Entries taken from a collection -
***

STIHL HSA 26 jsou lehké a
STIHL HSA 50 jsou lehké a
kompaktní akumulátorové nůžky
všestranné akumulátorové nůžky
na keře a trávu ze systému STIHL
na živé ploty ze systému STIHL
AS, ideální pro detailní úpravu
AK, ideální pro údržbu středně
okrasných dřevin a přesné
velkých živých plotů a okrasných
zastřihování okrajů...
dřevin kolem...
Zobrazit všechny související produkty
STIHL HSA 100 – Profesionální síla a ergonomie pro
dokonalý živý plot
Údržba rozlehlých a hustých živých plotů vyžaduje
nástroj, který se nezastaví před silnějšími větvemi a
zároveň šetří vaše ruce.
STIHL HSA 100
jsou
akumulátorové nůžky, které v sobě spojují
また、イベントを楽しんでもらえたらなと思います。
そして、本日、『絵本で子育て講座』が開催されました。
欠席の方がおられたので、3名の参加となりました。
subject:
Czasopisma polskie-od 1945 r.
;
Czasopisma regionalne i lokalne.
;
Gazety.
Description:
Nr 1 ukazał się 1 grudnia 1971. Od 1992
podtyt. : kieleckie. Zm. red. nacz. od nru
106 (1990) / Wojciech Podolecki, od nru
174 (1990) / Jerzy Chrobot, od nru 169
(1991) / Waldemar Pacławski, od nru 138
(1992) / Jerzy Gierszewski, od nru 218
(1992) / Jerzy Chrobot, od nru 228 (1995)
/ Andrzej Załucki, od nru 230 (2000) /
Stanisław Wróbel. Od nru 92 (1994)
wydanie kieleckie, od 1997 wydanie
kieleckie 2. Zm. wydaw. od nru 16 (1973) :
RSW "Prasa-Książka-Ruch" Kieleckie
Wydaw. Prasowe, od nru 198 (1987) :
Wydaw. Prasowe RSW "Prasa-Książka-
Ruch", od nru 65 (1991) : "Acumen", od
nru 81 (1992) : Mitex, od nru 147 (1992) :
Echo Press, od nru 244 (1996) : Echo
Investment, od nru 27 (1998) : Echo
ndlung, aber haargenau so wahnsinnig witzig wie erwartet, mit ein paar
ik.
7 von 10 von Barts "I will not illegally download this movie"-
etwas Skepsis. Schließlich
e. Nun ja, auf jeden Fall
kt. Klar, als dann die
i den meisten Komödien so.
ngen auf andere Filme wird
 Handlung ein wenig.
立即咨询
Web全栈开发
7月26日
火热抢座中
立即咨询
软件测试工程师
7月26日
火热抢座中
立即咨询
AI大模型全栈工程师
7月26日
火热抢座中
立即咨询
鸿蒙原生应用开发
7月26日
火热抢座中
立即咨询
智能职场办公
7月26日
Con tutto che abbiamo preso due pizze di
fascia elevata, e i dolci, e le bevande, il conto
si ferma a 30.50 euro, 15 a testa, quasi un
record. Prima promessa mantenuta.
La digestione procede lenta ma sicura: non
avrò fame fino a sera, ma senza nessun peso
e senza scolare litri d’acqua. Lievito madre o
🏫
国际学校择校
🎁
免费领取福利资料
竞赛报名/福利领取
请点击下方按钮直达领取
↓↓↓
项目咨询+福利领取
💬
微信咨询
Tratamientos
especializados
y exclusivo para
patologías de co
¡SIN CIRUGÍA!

***

Exercise requirements - Say how many lines in the entries include the word "nůžky", with no text around the number.

Output of the exercise - 3